*** Opening Data in this exercise ***

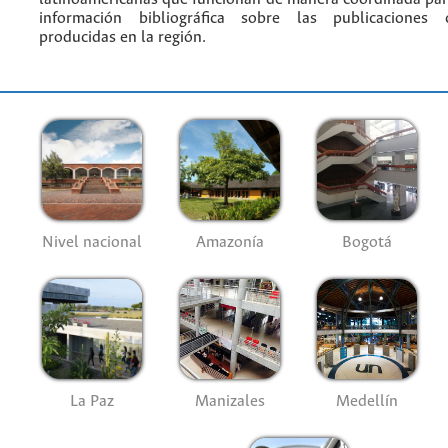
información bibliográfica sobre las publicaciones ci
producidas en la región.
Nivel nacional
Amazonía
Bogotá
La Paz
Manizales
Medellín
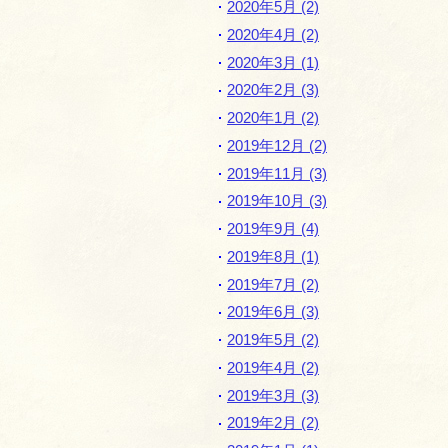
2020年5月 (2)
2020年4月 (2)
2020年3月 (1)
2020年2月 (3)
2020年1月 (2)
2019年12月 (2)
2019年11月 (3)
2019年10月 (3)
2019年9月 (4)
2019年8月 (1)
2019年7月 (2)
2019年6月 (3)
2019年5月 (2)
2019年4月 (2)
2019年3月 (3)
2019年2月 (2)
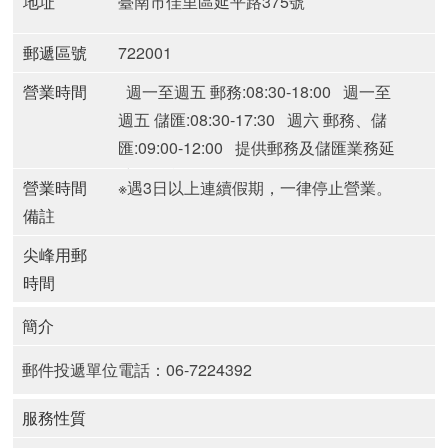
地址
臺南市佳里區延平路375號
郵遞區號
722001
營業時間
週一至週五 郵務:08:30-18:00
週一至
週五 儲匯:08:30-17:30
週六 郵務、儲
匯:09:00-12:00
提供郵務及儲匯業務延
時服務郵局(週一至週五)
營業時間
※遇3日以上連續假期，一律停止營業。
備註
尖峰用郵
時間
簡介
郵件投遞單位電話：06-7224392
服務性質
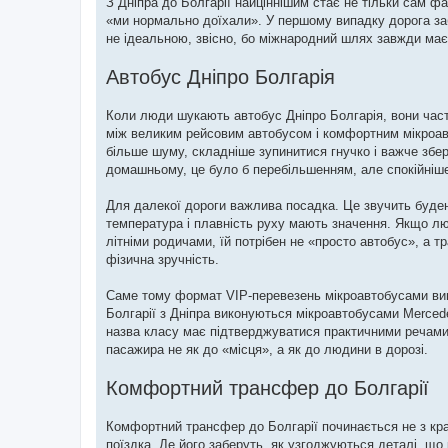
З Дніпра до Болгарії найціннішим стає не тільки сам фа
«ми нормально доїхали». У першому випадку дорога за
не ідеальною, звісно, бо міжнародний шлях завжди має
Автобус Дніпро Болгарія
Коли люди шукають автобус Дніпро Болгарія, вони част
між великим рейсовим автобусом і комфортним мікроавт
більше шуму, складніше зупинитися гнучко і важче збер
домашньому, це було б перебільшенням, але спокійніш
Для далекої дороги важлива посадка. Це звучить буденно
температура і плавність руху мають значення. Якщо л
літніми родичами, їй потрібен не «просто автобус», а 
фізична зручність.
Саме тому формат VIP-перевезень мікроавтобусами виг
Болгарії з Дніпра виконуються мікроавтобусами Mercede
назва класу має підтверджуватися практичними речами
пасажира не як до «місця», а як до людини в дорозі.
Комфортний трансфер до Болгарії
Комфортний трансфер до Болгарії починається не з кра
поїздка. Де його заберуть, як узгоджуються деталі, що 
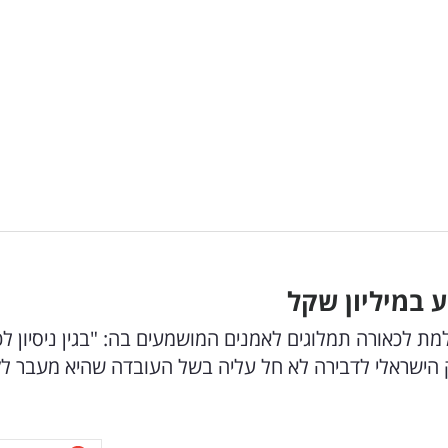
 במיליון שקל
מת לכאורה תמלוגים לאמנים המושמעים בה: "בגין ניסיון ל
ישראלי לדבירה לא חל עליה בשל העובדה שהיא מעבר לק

*** Closing Data in this exercise ***

• Exercise requirements: For this task, give the full listing again verbatim and keep out every picture.

• Answer to the exercise:
información bibliográfica sobre las publicaciones ci
producidas en la región.
Nivel nacional
Amazonía
Bogotá
La Paz
Manizales
Medellín
2020年5月 (2)
2020年4月 (2)
2020年3月 (1)
2020年2月 (3)
2020年1月 (2)
2019年12月 (2)
2019年11月 (3)
2019年10月 (3)
2019年9月 (4)
2019年8月 (1)
2019年7月 (2)
2019年6月 (3)
2019年5月 (2)
2019年4月 (2)
2019年3月 (3)
2019年2月 (2)
地址
臺南市佳里區延平路375號
郵遞區號
722001
營業時間
週一至週五 郵務:08:30-18:00
週一至
週五 儲匯:08:30-17:30
週六 郵務、儲
匯:09:00-12:00
提供郵務及儲匯業務延
時服務郵局(週一至週五)
營業時間
※遇3日以上連續假期，一律停止營業。
備註
尖峰用郵
時間
簡介
郵件投遞單位電話：06-7224392
服務性質
З Дніпра до Болгарії найціннішим стає не тільки сам фа
«ми нормально доїхали». У першому випадку дорога за
не ідеальною, звісно, бо міжнародний шлях завжди має
Автобус Дніпро Болгарія
Коли люди шукають автобус Дніпро Болгарія, вони част
між великим рейсовим автобусом і комфортним мікроавт
більше шуму, складніше зупинитися гнучко і важче збер
домашньому, це було б перебільшенням, але спокійніш
Для далекої дороги важлива посадка. Це звучить буденно
температура і плавність руху мають значення. Якщо л
літніми родичами, їй потрібен не «просто автобус», а 
фізична зручність.
Саме тому формат VIP-перевезень мікроавтобусами виг
Болгарії з Дніпра виконуються мікроавтобусами Mercede
назва класу має підтверджуватися практичними речами
пасажира не як до «місця», а як до людини в дорозі.
Комфортний трансфер до Болгарії
Комфортний трансфер до Болгарії починається не з кра
поїздка. Де його заберуть, як узгоджуються деталі, що 
 במיליון שקל
מת לכאורה תמלוגים לאמנים המושמעים בה: "בגין ניסיון ל
ישראלי לדבירה לא חל עליה בשל העובדה שהיא מעבר לק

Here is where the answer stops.